▸ **Activity**
The reply should hold only the lines below beginning at the one with "Partnerschaft für Demokratie" and ending at the one with "July 12, 2021", copied exactly, with every picture left out.

▸ **Source data**

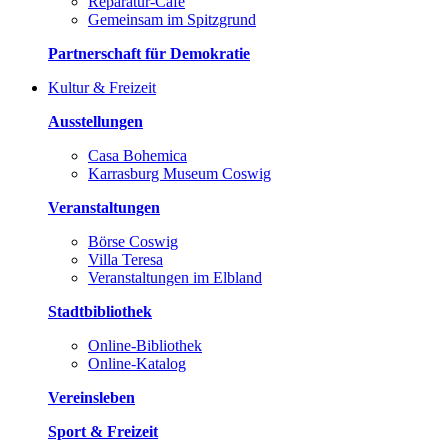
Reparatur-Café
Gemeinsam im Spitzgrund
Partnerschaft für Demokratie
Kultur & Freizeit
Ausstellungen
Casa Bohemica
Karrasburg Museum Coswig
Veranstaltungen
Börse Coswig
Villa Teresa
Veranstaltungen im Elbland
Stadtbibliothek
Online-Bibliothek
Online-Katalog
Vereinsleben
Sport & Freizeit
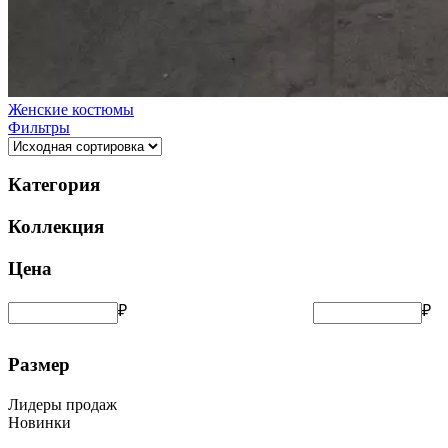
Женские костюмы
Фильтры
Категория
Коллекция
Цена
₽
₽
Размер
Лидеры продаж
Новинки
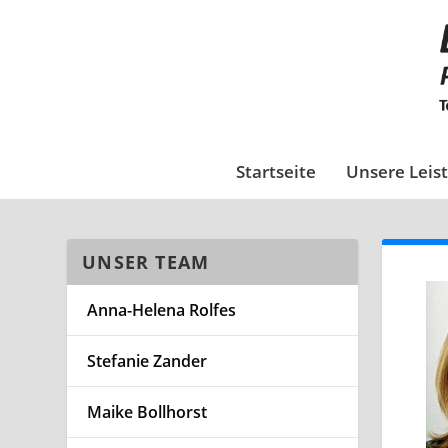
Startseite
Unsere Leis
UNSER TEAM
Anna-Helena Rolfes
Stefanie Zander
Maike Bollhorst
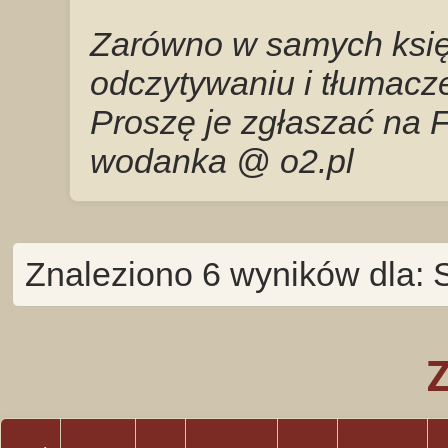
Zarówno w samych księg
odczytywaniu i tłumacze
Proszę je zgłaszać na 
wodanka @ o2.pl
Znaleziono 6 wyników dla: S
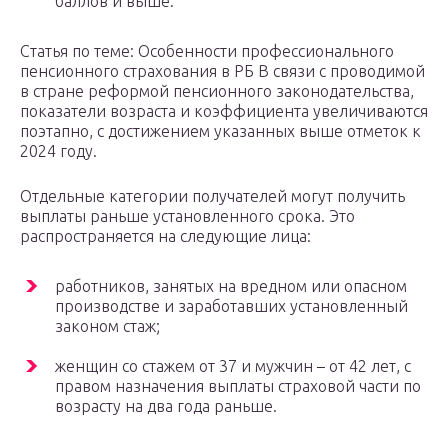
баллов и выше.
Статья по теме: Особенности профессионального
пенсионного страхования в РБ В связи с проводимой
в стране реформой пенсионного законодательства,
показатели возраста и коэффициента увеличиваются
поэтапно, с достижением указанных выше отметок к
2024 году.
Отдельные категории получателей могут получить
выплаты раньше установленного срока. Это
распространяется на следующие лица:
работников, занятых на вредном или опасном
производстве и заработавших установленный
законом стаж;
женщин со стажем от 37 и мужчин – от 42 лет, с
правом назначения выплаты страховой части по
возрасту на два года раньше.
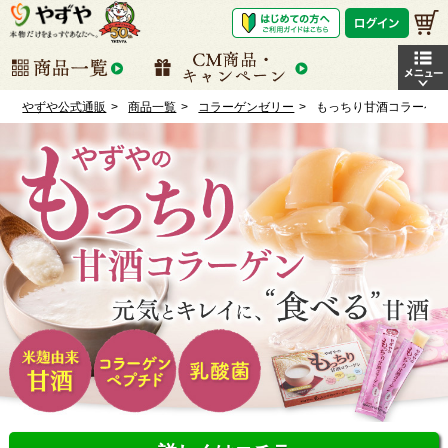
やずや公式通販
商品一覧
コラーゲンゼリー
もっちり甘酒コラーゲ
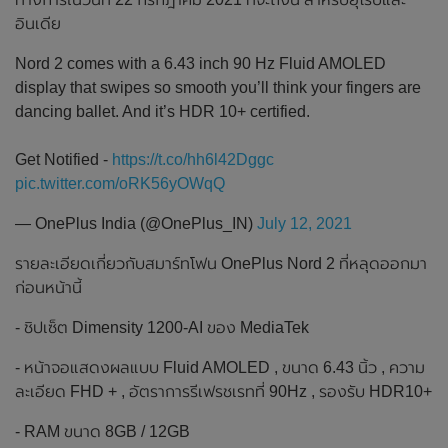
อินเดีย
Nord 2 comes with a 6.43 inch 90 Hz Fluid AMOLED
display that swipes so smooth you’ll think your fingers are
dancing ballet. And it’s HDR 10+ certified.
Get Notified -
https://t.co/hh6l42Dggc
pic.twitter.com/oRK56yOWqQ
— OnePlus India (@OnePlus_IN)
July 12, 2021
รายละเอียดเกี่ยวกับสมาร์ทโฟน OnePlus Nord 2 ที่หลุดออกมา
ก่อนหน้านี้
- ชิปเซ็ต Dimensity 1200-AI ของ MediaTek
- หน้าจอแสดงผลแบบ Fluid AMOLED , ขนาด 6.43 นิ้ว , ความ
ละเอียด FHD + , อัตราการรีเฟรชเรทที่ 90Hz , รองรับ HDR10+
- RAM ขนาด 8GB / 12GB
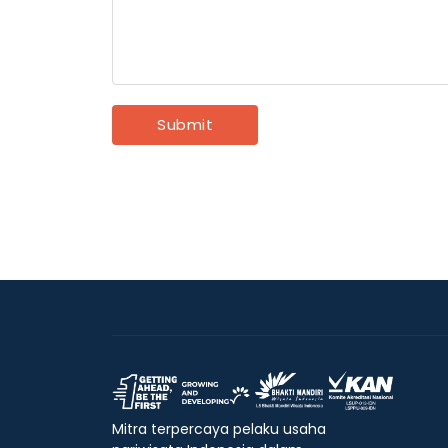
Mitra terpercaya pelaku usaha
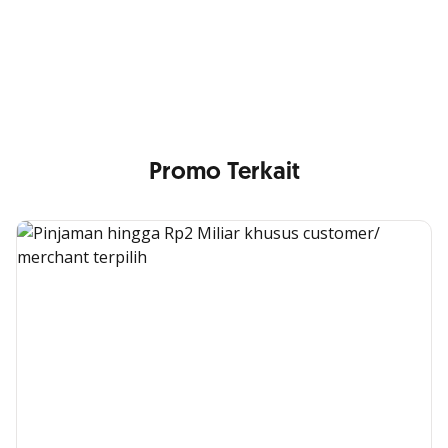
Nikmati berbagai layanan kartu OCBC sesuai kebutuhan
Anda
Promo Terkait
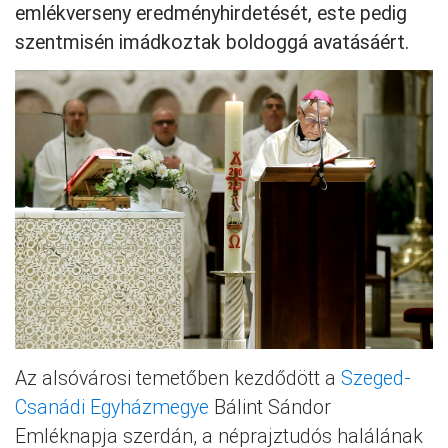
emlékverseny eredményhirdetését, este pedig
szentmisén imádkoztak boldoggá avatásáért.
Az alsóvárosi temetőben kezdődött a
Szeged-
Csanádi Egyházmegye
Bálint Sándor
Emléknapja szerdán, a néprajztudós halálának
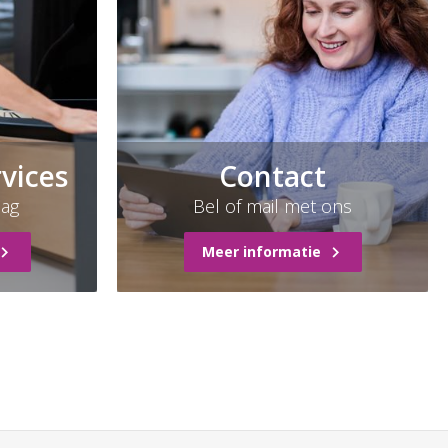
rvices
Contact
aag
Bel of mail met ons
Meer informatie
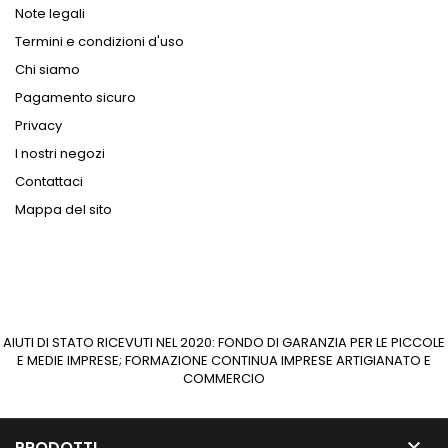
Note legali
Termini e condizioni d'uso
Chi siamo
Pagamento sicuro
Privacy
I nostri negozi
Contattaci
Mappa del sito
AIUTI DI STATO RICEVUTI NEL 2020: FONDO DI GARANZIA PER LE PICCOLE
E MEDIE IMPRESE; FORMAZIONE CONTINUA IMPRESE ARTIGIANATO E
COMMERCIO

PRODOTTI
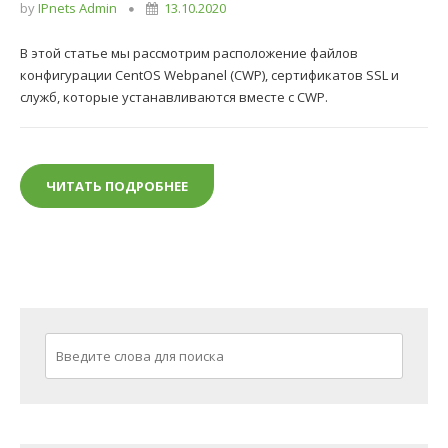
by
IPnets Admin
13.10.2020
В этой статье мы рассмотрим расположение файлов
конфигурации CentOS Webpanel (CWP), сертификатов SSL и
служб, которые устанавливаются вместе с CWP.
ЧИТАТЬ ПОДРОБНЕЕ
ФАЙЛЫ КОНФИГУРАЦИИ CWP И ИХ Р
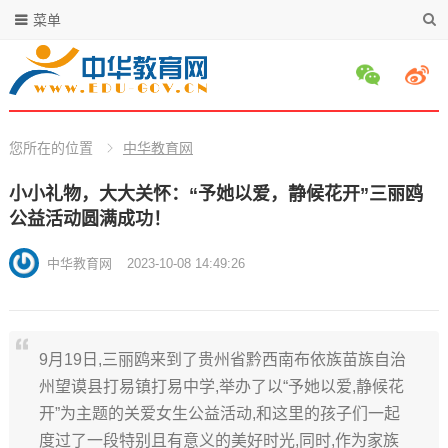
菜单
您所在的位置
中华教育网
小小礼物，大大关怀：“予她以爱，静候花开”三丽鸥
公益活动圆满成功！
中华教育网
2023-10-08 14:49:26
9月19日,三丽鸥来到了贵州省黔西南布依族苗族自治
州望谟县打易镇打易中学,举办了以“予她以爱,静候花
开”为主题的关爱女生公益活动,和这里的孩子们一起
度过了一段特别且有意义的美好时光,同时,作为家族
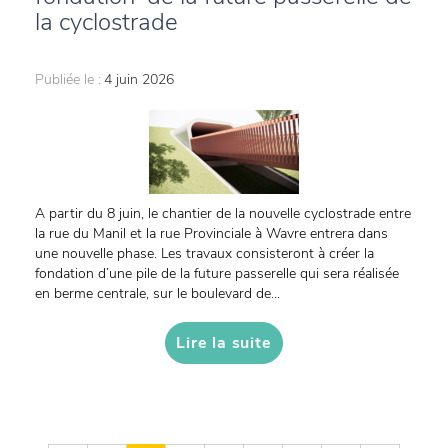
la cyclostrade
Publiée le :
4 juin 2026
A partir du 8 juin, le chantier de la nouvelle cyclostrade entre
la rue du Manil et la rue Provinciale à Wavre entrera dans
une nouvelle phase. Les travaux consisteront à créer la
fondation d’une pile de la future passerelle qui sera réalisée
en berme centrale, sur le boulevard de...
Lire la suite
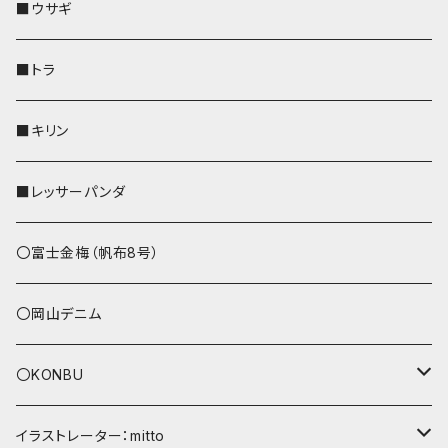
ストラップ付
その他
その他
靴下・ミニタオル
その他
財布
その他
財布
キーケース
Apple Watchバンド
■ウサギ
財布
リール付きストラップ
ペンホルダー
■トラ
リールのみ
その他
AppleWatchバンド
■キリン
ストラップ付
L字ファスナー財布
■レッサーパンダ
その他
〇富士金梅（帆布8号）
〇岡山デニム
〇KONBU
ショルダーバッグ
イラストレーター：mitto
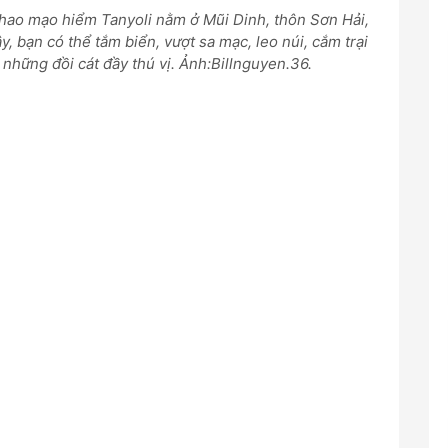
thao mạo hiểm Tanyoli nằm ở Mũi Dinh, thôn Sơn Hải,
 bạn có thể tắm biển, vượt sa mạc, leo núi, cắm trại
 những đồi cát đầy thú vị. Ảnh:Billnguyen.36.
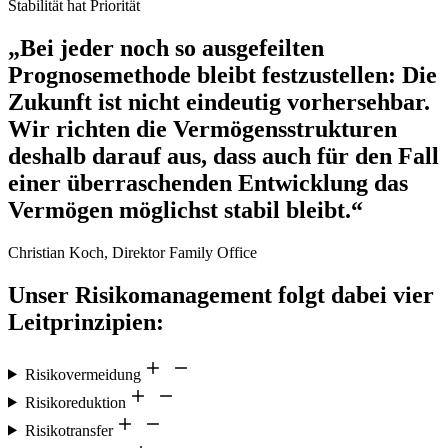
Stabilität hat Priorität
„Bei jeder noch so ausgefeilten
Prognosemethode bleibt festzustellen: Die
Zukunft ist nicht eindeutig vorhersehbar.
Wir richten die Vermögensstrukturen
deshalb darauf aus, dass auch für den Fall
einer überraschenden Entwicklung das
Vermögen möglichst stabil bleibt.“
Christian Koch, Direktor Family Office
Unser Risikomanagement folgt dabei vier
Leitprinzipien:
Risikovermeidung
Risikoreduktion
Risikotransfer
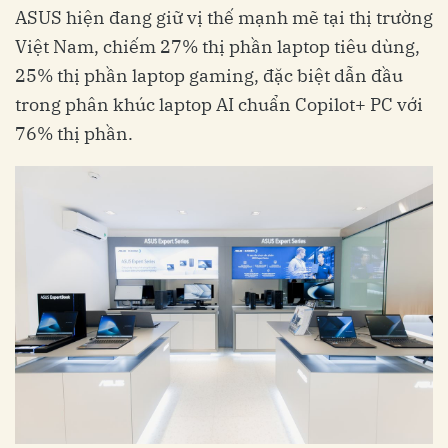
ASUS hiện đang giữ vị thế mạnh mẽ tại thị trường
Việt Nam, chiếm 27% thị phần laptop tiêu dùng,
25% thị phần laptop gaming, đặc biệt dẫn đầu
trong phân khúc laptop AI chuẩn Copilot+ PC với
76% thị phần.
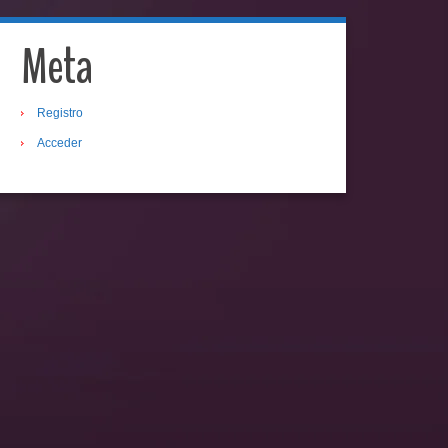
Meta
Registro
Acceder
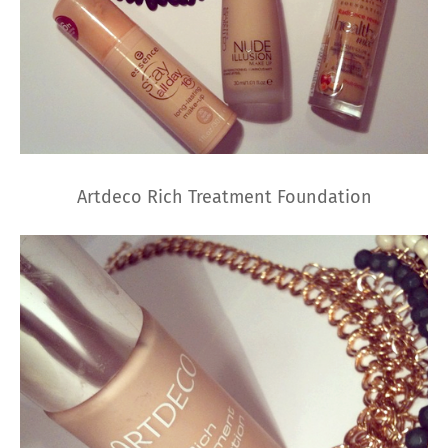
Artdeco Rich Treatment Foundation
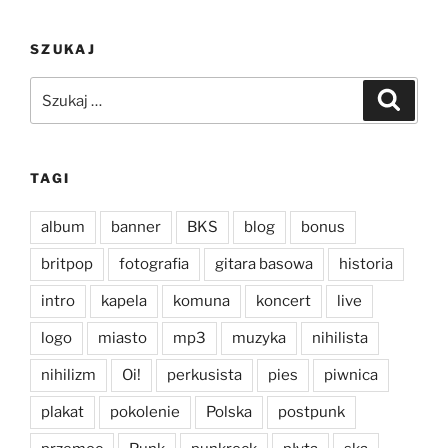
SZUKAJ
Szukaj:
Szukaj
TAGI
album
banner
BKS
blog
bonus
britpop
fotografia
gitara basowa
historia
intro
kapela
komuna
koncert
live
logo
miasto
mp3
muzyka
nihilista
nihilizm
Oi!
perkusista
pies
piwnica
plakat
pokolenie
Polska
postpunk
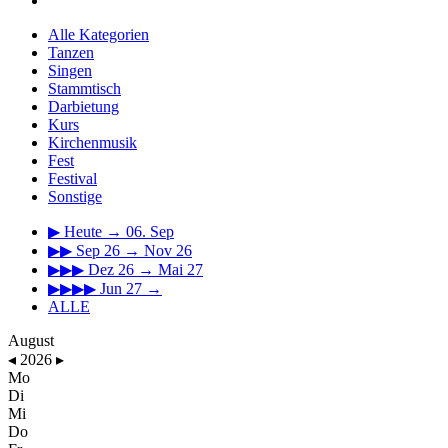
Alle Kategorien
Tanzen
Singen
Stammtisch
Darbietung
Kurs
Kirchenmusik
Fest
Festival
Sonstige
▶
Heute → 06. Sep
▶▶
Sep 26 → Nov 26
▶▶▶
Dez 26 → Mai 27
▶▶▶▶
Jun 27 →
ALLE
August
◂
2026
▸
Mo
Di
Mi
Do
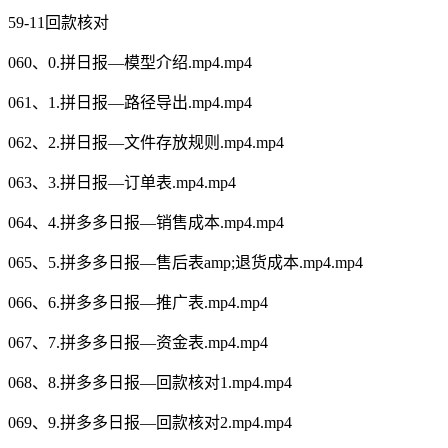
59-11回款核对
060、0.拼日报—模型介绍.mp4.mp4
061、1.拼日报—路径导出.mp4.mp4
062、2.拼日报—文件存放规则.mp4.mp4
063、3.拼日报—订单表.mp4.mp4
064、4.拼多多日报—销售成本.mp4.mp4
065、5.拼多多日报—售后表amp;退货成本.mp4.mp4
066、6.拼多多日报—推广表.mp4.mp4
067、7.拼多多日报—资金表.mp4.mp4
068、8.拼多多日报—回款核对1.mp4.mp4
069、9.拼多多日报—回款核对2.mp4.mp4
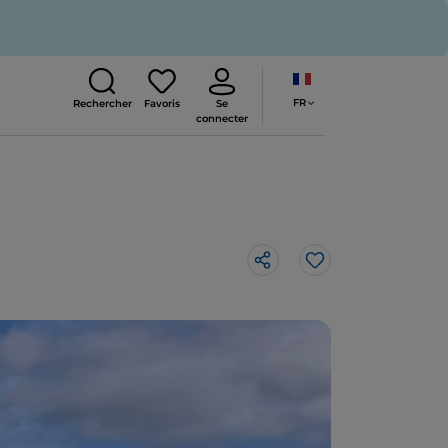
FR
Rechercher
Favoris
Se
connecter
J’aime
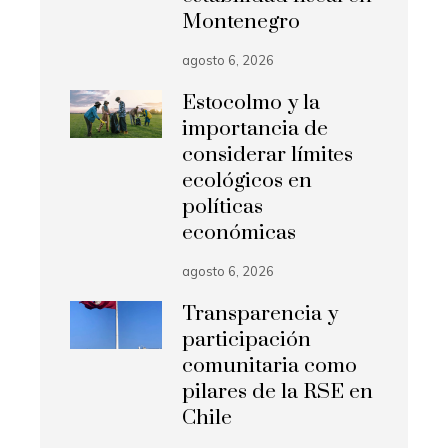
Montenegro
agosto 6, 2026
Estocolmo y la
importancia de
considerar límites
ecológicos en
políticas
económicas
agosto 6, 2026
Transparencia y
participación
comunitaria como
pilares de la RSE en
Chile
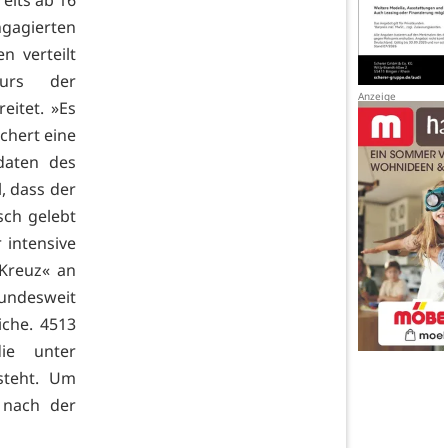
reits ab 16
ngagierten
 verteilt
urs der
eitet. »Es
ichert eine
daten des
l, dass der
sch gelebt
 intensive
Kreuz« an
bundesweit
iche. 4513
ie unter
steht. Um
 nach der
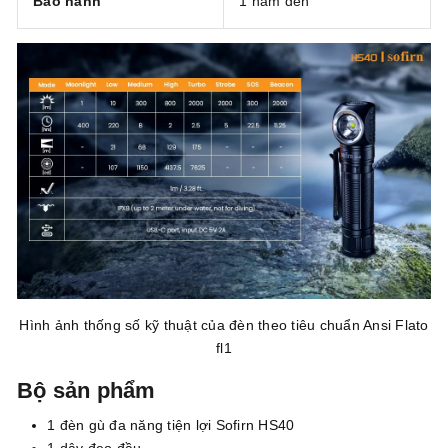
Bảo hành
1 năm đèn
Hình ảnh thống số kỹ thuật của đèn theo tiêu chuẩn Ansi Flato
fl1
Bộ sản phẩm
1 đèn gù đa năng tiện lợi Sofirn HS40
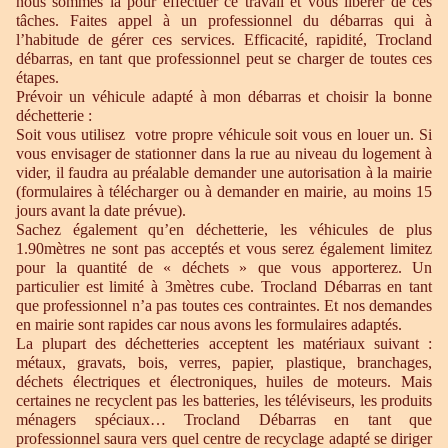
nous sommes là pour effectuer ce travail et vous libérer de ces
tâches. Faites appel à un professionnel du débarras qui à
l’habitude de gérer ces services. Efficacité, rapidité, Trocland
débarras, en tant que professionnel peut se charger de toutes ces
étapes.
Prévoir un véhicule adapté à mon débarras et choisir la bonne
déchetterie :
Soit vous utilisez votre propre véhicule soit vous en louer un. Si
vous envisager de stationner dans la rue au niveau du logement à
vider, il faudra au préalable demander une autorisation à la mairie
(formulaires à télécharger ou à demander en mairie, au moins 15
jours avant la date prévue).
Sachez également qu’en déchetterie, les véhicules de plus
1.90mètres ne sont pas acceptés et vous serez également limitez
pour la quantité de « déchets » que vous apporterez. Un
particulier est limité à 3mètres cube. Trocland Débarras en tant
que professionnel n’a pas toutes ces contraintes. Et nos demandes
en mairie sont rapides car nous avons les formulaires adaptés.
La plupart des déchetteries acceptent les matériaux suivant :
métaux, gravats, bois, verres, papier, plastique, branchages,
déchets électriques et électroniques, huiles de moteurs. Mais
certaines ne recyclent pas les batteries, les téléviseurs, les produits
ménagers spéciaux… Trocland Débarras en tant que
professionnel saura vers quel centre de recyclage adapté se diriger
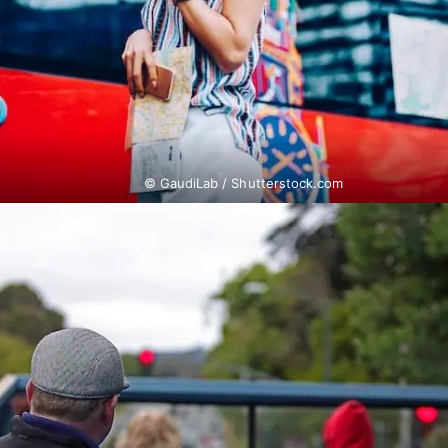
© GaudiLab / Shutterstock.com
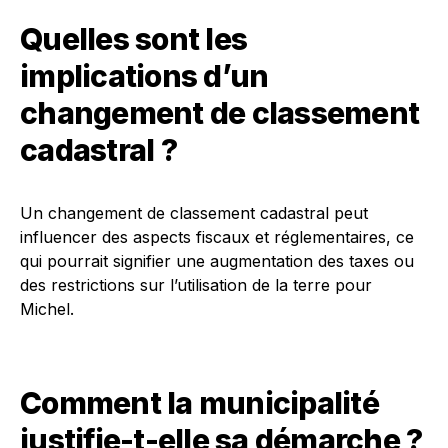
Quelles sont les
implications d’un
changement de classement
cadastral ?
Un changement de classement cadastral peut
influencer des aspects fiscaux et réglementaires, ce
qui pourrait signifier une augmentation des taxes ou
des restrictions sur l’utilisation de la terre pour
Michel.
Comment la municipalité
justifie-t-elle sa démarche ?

▸ **Expected output**
Partnerschaft für Demokratie
Kultur & Freizeit
Ausstellungen
Casa Bohemica
Karrasburg Museum Coswig
Veranstaltungen
Börse Coswig
Villa Teresa
Veranstaltungen im Elbland
Stadtbibliothek
Online-Bibliothek
Online-Katalog
Vereinsleben
Sport & Freizeit
Женские костюмы
Фильтры
Категория
Коллекция
Цена
₽
₽
Размер
Лидеры продаж
Новинки
Startseite
Unsere Leis
UNSER TEAM
Anna-Helena Rolfes
Stefanie Zander
Maike Bollhorst
Zarówno w samych księg
odczytywaniu i tłumacze
Proszę je zgłaszać na 
wodanka @ o2.pl
Znaleziono 6 wyników dla: S
баллов и выше.
Статья по теме: Особенности профессионального
пенсионного страхования в РБ В связи с проводимой
в стране реформой пенсионного законодательства,
показатели возраста и коэффициента увеличиваются
поэтапно, с достижением указанных выше отметок к
2024 году.
Отдельные категории получателей могут получить
выплаты раньше установленного срока. Это
распространяется на следующие лица:
работников, занятых на вредном или опасном
производстве и заработавших установленный
законом стаж;
женщин со стажем от 37 и мужчин – от 42 лет, с
правом назначения выплаты страховой части по
возрасту на два года раньше.
やずや公式通販
商品一覧
コラーゲンゼリー
もっちり甘酒コラーゲ
อินเดีย
Nord 2 comes with a 6.43 inch 90 Hz Fluid AMOLED
display that swipes so smooth you’ll think your fingers are
dancing ballet. And it’s HDR 10+ certified.
Get Notified -
https://t.co/hh6l42Dggc
pic.twitter.com/oRK56yOWqQ
— OnePlus India (@OnePlus_IN)
July 12, 2021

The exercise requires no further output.